Cluster Configuration:

  • Setup Microsoft Distributed Transaction Coordinator as a cluster resource as well. Strictly follow instructions in MS KB301600. Created 1Gb lun for this task – drive letter “T”
  • Setup a cluster group for MSSQL server, add physical disk resources for MDF and LDF files (database and transaction logs) (Drives M: and L:)

SQL Setup:

  • Ensure that you are logged on to only one node of the cluster – setup will fail if there are active RDP sessions on both cluster nodes.
  • From http://support.microsoft.com/?kbid=916760, create “Servers” and “Tools” directories for CD1 and CD2 contents, respectively.
  • Run SQL Setup from the primary node in the cluster, source files extracted to our primary file server using the base path \\\software\sql2005server.
  • Start with an installation of Workstation Components only… need to run this install on each node separately
  • Run SP1 patch on both nodes to update SQL Setup Support files.
  • Install all remaining SQL components (Database, Analysis services, Reporting, Notification, Integration).
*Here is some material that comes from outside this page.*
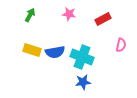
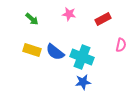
green arrow: moved 2 px right, 4 px down; rotated 104 degrees clockwise
blue semicircle: rotated 48 degrees clockwise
Select option to create failover cluster for Database and Analysis services, select drive M: as the destination for data files.
  • Configure service accounts for every service
  • Set server to “mixed” authentication mode for support of some of our apps
  • Keep default collation settings (this uses SQL Collations for the Database service and Windows Collations (Latin_CS_AS) for Analysis Services).
  • NOTE:Reporting Services will have to be configured after SQL install
  • enabled automatic error reporting but NOT usage statistics.

Next Steps:

  • http://msdn2.microsoft.com/en-us/library/ms171338.aspx – Review use of clustering with Notification Services
  • Review Reporting Services deployment options:
    • Separate Reporting Services Instance for each application that uses it?
    • Central Reporting Services web cluster? (Would require 2x additional Windows 2003 EE installs!)